→ **Your instructions**: Your task is to retype the lines from the opening of the material through the line that includes "STORIE DI MAMME". Do not copy the pictures.
------------------------------------------------------------------------
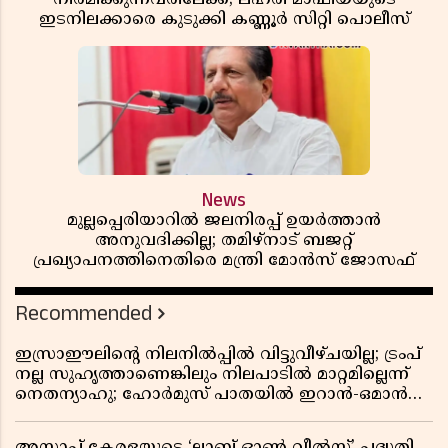
ഇടനിലക്കാരെ കുടുക്കി കണ്ണൂർ സിറ്റി പൊലീസ്
News
മുല്ലപ്പെരിയാറിൽ ജലനിരപ്പ് ഉയർത്താൻ
അനുവദിക്കില്ല; തമിഴ്നാട് ബജറ്റ്
പ്രഖ്യാപനത്തിനെതിരെ മന്ത്രി മോൻസ് ജോസഫ്
Recommended
ഇസ്രാഈലിന്റെ നിലനിൽപ്പിൽ വിട്ടുവീഴ്ചയില്ല; ട്രംപ്
നല്ല സുഹൃത്താണെങ്കിലും നിലപാടിൽ മാറ്റമില്ലെന്ന്
നെതന്യാഹു; ഹോർമുസ് പാതയിൽ ഇറാൻ-ഒമാൻ
ധാരണ, തടസ്സമായി യുഎസ് ഭീഷണി
അസാപ് കേരളയുടെ ‘ലാബ് ഓൺ വീൽസ്’ പദ്ധതി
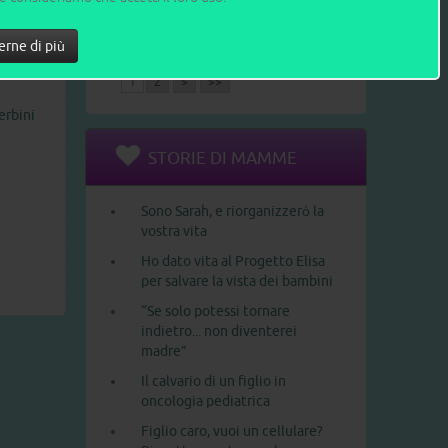
Le 10 frasi che un neopapà non
dovrebbe mai dire a una
erne di più
neomamma
1
2
>
>>
erbini
STORIE DI MAMME
Sono Sarah, e riorganizzerò la
vostra vita
Ho dato vita al Progetto Elisa
per salvare la vista dei bambini
“Se solo potessi tornare
indietro... non diventerei
madre”
Il calvario di un figlio in
oncologia pediatrica
Figlio caro, vuoi un cellulare?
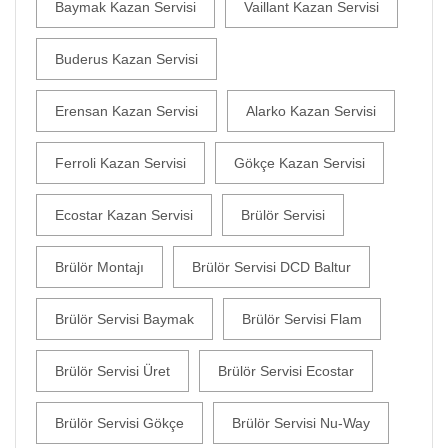
Baymak Kazan Servisi
Vaillant Kazan Servisi
Buderus Kazan Servisi
Erensan Kazan Servisi
Alarko Kazan Servisi
Ferroli Kazan Servisi
Gökçe Kazan Servisi
Ecostar Kazan Servisi
Brülör Servisi
Brülör Montajı
Brülör Servisi DCD Baltur
Brülör Servisi Baymak
Brülör Servisi Flam
Brülör Servisi Üret
Brülör Servisi Ecostar
Brülör Servisi Gökçe
Brülör Servisi Nu-Way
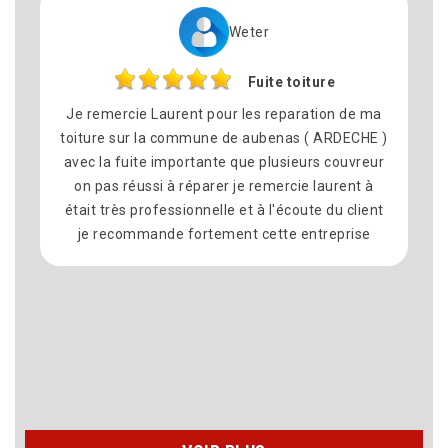
Weter
Fuite toiture
e remercie Laurent pour les reparation de ma
Nous avo
oiture sur la commune de aubenas ( ARDECHE )
pour 
vec la fuite importante que plusieurs couvreur
commune
on pas réussi à réparer je remercie laurent à
satisfait
tait très professionnelle et à l'écoute du client
équipe
je recommande fortement cette entreprise
délais
propre
recomma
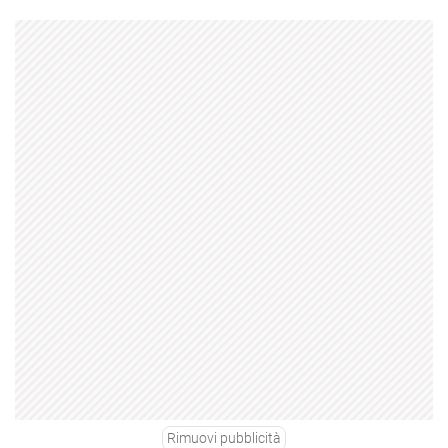
Rimuovi pubblicità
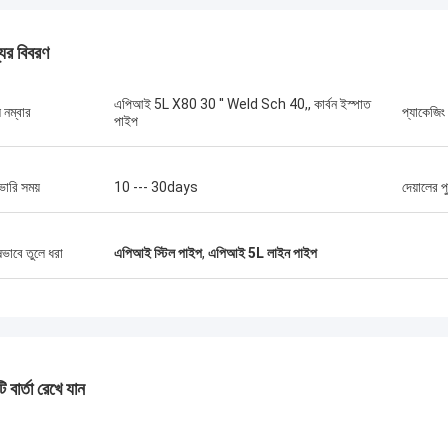
যের বিবরণ
এপিআই 5L X80 30 '' Weld Sch 40,, কার্বন ইস্পাত
 নম্বার
প্যাকেজিং
পাইপ
ভারি সময়
10 --- 30days
দেয়ালের প
ষভাবে তুলে ধরা
এপিআই স্টিল পাইপ
,
এপিআই 5L লাইন পাইপ
 বার্তা রেখে যান
মার্কিন যুক্তরাষ্ট্র --- আলফারো
ব্রাজিল --- 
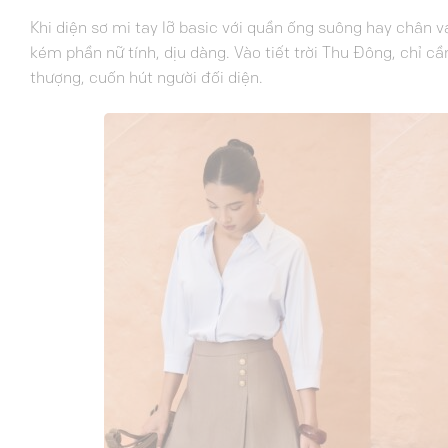
Khi diện sơ mi tay lỡ basic với quần ống suông hay chân v
kém phần nữ tính, dịu dàng. Vào tiết trời Thu Đông, chỉ 
thượng, cuốn hút người đối diện.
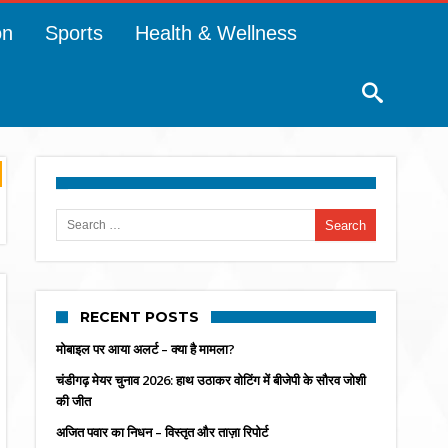
on
Sports
Health & Wellness
Search for:
RECENT POSTS
मोबाइल पर आया अलर्ट – क्या है मामला?
चंडीगढ़ मेयर चुनाव 2026: हाथ उठाकर वोटिंग में बीजेपी के सौरव जोशी
की जीत
अजित पवार का निधन – विस्तृत और ताज़ा रिपोर्ट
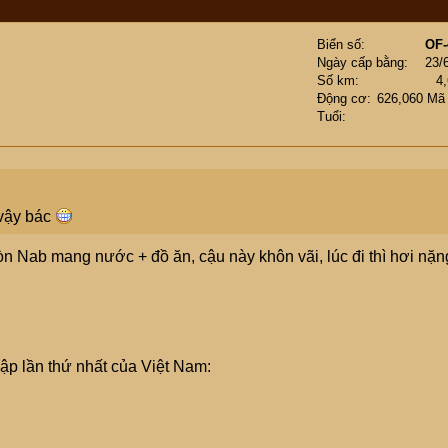
Biển số
OF-
Ngày cấp bằng
23/
Số km
4
Động cơ
626,060 Mã
Tuổi
 vậy bác
n Nab mang nước + đồ ăn, cậu này khôn vãi, lúc đi thì hơi nặn
ập lần thứ nhất của Việt Nam:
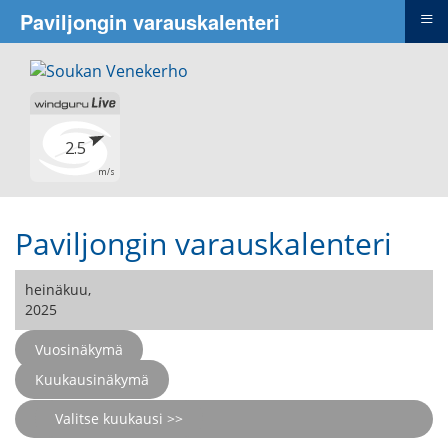
≡
Paviljongin varauskalenteri
Paviljongin varauskalenteri
heinäkuu,
2025
Vuosinäkymä
Kuukausinäkymä
Valitse kuukausi >>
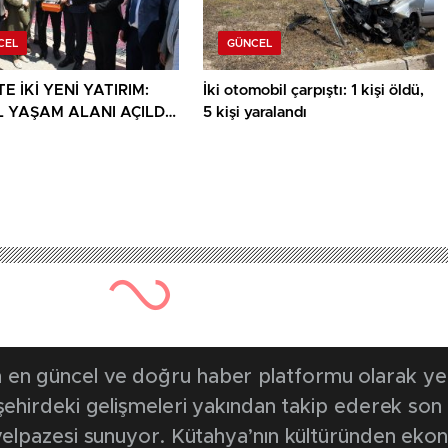
CEL
GÜNCEL
E İKİ YENİ YATIRIM:
İki otomobil çarpıştı: 1 kişi öldü,
 YAŞAM ALANI AÇILDI,
5 kişi yaralandı
ET KONAĞININ TEMELİ
en güncel ve doğru haber platformu olarak yerel
, şehirdeki gelişmeleri yakından takip ederek son
k yelpazesi sunuyor. Kütahya’nın kültüründen ek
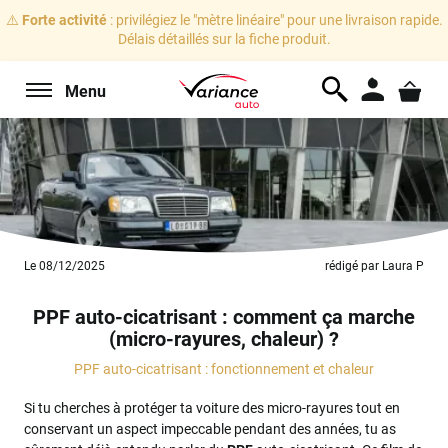
⚠️
Forte activité
: privilégiez le "mètre linéaire" pour une livraison rapide.
Délais détaillés sur la fiche produit.
Menu
Le 08/12/2025
rédigé par Laura P
PPF auto-cicatrisant : comment ça marche
(micro-rayures, chaleur) ?
PPF auto-cicatrisant : fonctionnement et chaleur
Si tu cherches à protéger ta voiture des micro-rayures tout en
conservant un aspect impeccable pendant des années, tu as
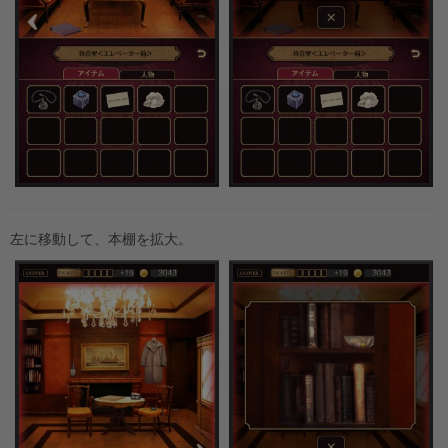
左に移動して、本棚を拡大。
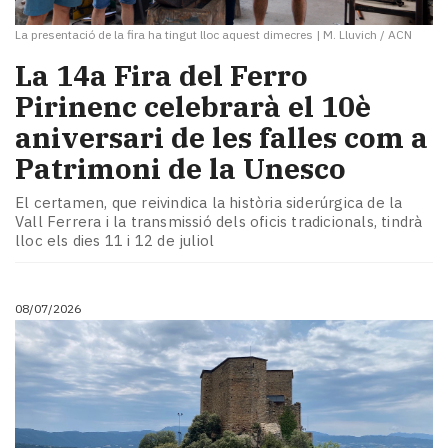
La presentació de la fira ha tingut lloc aquest dimecres
|
M. Lluvich / ACN
La 14a Fira del Ferro
Pirinenc celebrarà el 10è
aniversari de les falles com a
Patrimoni de la Unesco
El certamen, que reivindica la història siderúrgica de la
Vall Ferrera i la transmissió dels oficis tradicionals, tindrà
lloc els dies 11 i 12 de juliol
08/07/2026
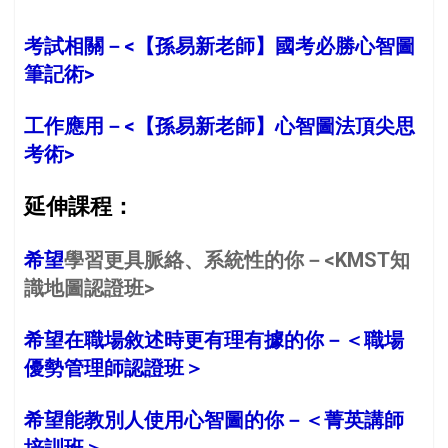
考試相關－<
【孫易新老師】國考必勝心智圖
筆記術
>
工作應用－<
【孫易新老師】心智圖法頂尖思
考術
>
延伸課程：
希望
學習更具脈絡、系統性的你－<KMST知
識地圖認證班>
希望在職場敘述時更有理有據的你－＜職場
優勢管理師認證班＞
希望能教別人使用心智圖的你－＜菁英講師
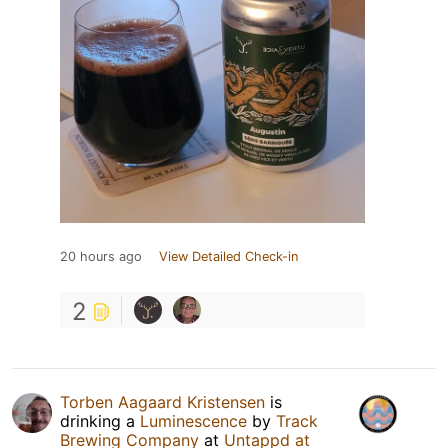
20 hours ago
View Detailed Check-in
2
Torben Aagaard Kristensen
is
drinking a
Luminescence
by
Track
Brewing Company
at
Untappd at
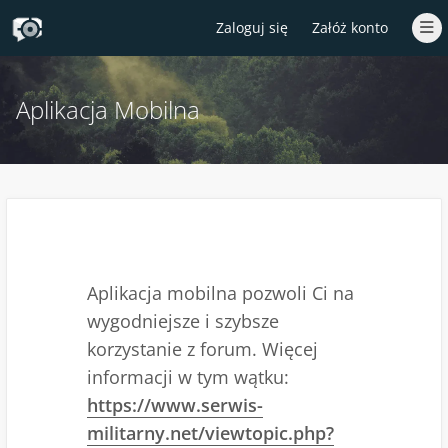
Zaloguj się
Załóż konto
Aplikacja Mobilna
Aplikacja mobilna pozwoli Ci na
wygodniejsze i szybsze
korzystanie z forum. Więcej
informacji w tym wątku:
https://www.serwis-
militarny.net/viewtopic.php?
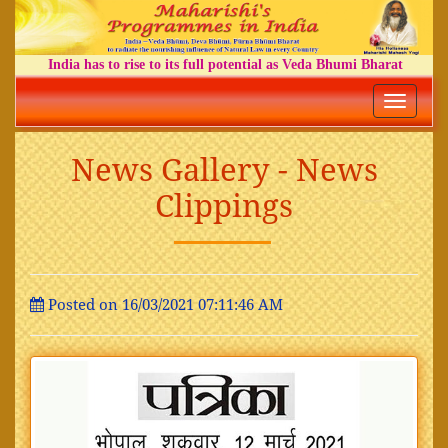
India has to rise to its full potential as Veda Bhumi Bharat
Toggle
navigatio
News Gallery - News
Clippings
Posted on 16/03/2021 07:11:46 AM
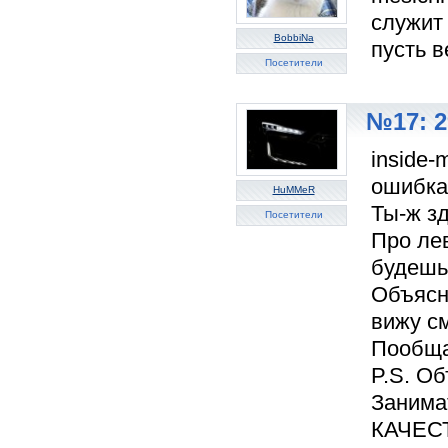
служит 
BobbiNa
пусть в
Посетители
№17: 2
inside
ошибкам
HuMMeR
Ты-ж зде
Посетители
Про ле
будешь
Объясня
вижу с
Пообща
P.S. О
Занима
КАЧЕС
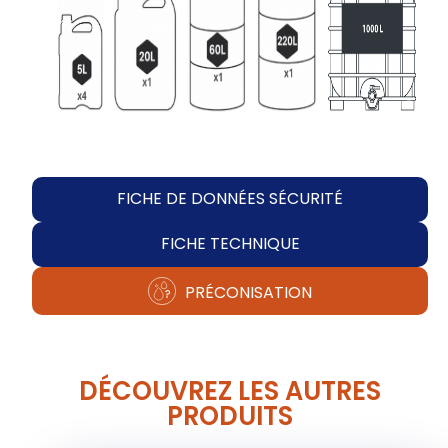
FICHE DE DONNÉES SÉCURITÉ
FICHE TECHNIQUE
PRÉCONISATION
DÉCOUVREZ LES AUTRES
PRODUITS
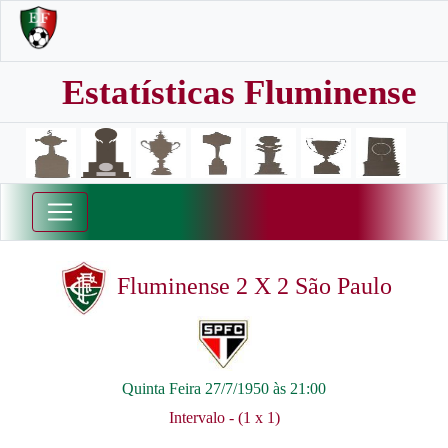
Estatísticas Fluminense
Fluminense 2 X 2 São Paulo
Quinta Feira 27/7/1950 às 21:00
Intervalo - (1 x 1)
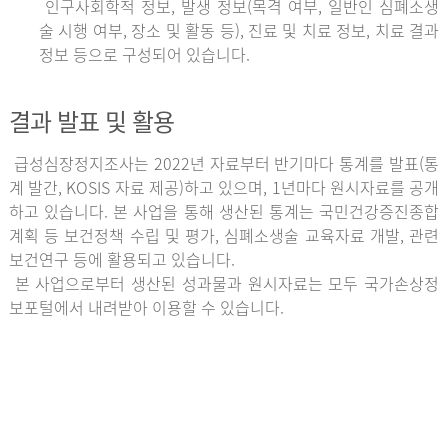
인구사회학적 정보, 발생 정보(목격 여부, 일반인 심폐소생
술 시행 여부, 장소 및 활동 등), 진료 및 치료 정보, 치료 결과
정보 등으로 구성되어 있습니다.
결과 발표 및 활용
급성심장정지조사는 2022년 자료부터 반기마다 통계를 발표(통
계 발간, KOSIS 자료 제공)하고 있으며, 1년마다 원시자료를 공개
하고 있습니다. 본 사업을 통해 생산된 통계는 국민건강증진종합
계획 등 보건정책 수립 및 평가, 심폐소생술 교육자료 개발, 관련
보건연구 등에 활용되고 있습니다.
본 사업으로부터 생산된 성과물과 원시자료는 모두 국가손상정
보포털에서 내려받아 이용할 수 있습니다.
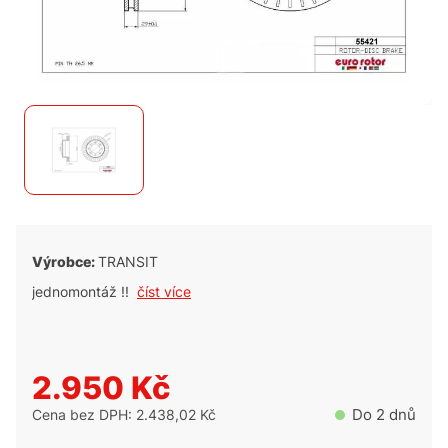
Výrobce:
TRANSIT
jednomontáž !!
číst více
2.950 Kč
Do 2 dnů
Cena bez DPH: 2.438,02 Kč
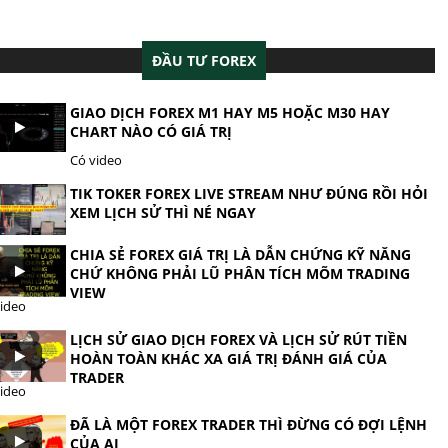
ĐẦU TƯ FOREX
GIAO DỊCH FOREX M1 HAY M5 HOẶC M30 HAY
CHART NÀO CÓ GIÁ TRỊ
Có video
TIK TOKER FOREX LIVE STREAM NHƯ ĐÚNG RỒI HỎI
XEM LỊCH SỬ THÌ NÉ NGAY
CHIA SẺ FOREX GIÁ TRỊ LÀ DẪN CHỨNG KỸ NĂNG
CHỨ KHÔNG PHẢI LŨ PHÂN TÍCH MÕM TRADING
VIEW
ideo
LỊCH SỬ GIAO DỊCH FOREX VÀ LỊCH SỬ RÚT TIỀN
HOÀN TOÀN KHÁC XA GIÁ TRỊ ĐÁNH GIÁ CỦA
TRADER
ideo
ĐÃ LÀ MỘT FOREX TRADER THÌ ĐỪNG CÓ ĐỢI LỆNH
CỦA AI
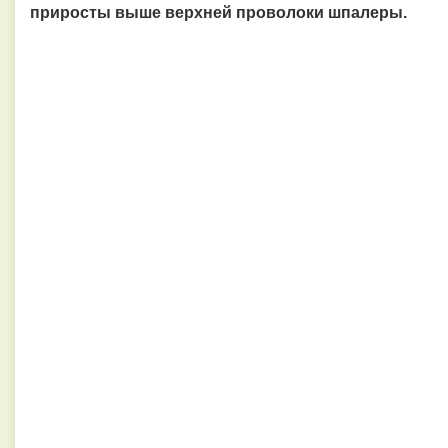
приросты выше верхней проволоки шпалеры.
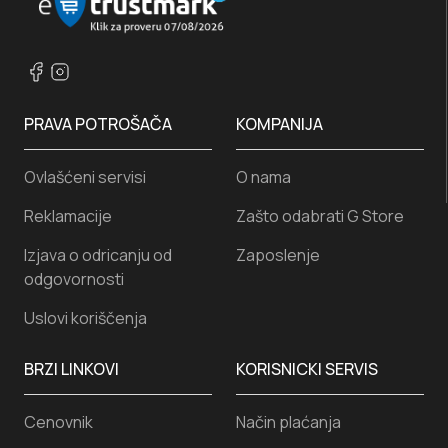
PRAVA POTROŠAČA
KOMPANIJA
Ovlašćeni servisi
O nama
Reklamacije
Zašto odabrati G Store
Izjava o odricanju od
Zaposlenje
odgovornosti
Uslovi koriščenja
BRZI LINKOVI
KORISNICKI SERVIS
Cenovnik
Način plaćanja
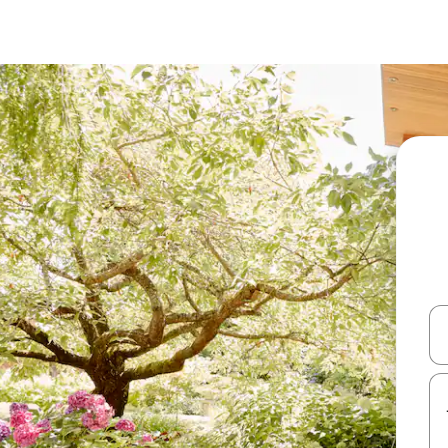
עלה ולמטה או לעיין בעזרת תנועות מגע או החלקה.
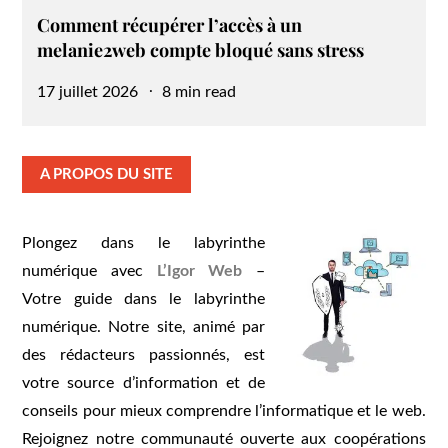
Comment récupérer l’accès à un
melanie2web compte bloqué sans stress
Posted
17 juillet 2026
8 min read
on
A PROPOS DU SITE
Plongez dans le labyrinthe
numérique avec
L’Igor Web
–
Votre guide dans le labyrinthe
numérique. Notre site, animé par
des rédacteurs passionnés, est
votre source d’information et de
conseils pour mieux comprendre l’informatique et le web.
Rejoignez notre communauté ouverte aux coopérations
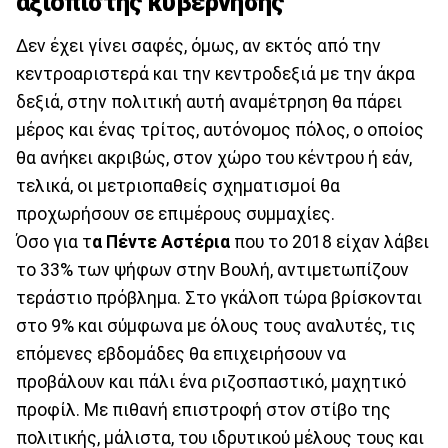
αξιόπιστης κυβέρνησης
Δεν έχει γίνει σαφές, όμως, αν εκτός από την
κεντροαριστερά και την κεντροδεξιά με την άκρα
δεξιά, στην πολιτική αυτή αναμέτρηση θα πάρει
μέρος και ένας τρίτος, αυτόνομος πόλος, ο οποίος
θα ανήκει ακριβώς, στον χώρο του κέντρου ή εάν,
τελικά, οι μετριοπαθείς σχηματισμοί θα
προχωρήσουν σε επιμέρους συμμαχίες.
Όσο για τ
α Πέντε Αστέρια
που το 2018 είχαν λάβει
το 33% των ψήφων στην Βουλή, αντιμετωπίζουν
τεράστιο πρόβλημα. Στο γκάλοπ τώρα βρίσκονται
στο 9% και σύμφωνα με όλους τους αναλυτές, τις
επόμενες εβδομάδες θα επιχειρήσουν να
προβάλουν και πάλι ένα ριζοσπαστικό, μαχητικό
προφίλ. Με πιθανή επιστροφή στον στίβο της
πολιτικής, μάλιστα, του ιδρυτικού μέλους τους και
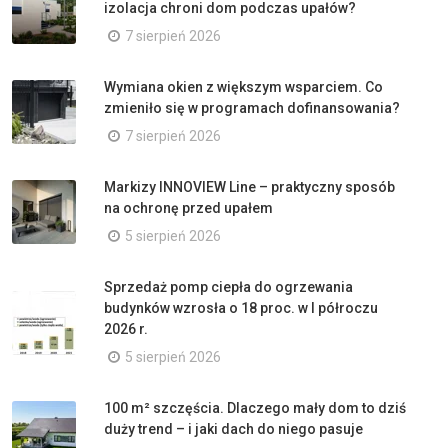
izolacja chroni dom podczas upałów?
7 sierpień 2026
Wymiana okien z większym wsparciem. Co
zmieniło się w programach dofinansowania?
7 sierpień 2026
Markizy INNOVIEW Line – praktyczny sposób
na ochronę przed upałem
5 sierpień 2026
Sprzedaż pomp ciepła do ogrzewania
budynków wzrosła o 18 proc. w I półroczu
2026 r.
5 sierpień 2026
100 m² szczęścia. Dlaczego mały dom to dziś
duży trend – i jaki dach do niego pasuje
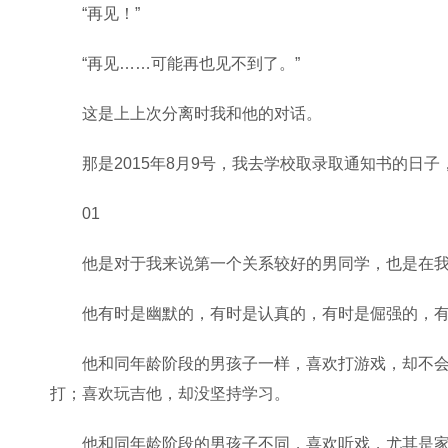
“再见！”
“再见……可能再也见不到了。”
这是上上次分离时我和他的对话。
那是2015年8月9号，我去学校取录取通知书的日
01
他是对于我来说第一个关系较好的男同学，也是在
他有时是幽默的，有时是认真的，有时是倔强的，
他和同年龄阶段的男孩子一样，喜欢打游戏，却不
打；喜欢玩吉他，却没坚持学习。
他和同年龄阶段的男孩子不同，喜欢听戏，尤其是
------------------------------------------------------------------------
→ **Exercise answer**:
ഇടനിലക്കാരെ കുടുക്കി കണ്ണൂർ സിറ്റി പൊലീസ്
News
മുല്ലപ്പെരിയാറിൽ ജലനിരപ്പ് ഉയർത്താൻ
അനുവദിക്കില്ല; തമിഴ്നാട് ബജറ്റ്
പ്രഖ്യാപനത്തിനെതിരെ മന്ത്രി മോൻസ് ജോസഫ്
Recommended
ഇസ്രാഈലിന്റെ നിലനിൽപ്പിൽ വിട്ടുവീഴ്ചയില്ല; ട്രംപ്
നല്ല സുഹൃത്താണെങ്കിലും നിലപാടിൽ മാറ്റമില്ലെന്ന്
നെതന്യാഹു; ഹോർമുസ് പാതയിൽ ഇറാൻ-ഒമാൻ
ധാരണ, തടസ്സമായി യുഎസ് ഭീഷണി
അസാപ് കേരളയുടെ ‘ലാബ് ഓൺ വീൽസ്’ പദ്ധതി
Le 10 frasi che un neopapà non
dovrebbe mai dire a una
erne di più
neomamma
1
2
>
>>
erbini
STORIE DI MAMME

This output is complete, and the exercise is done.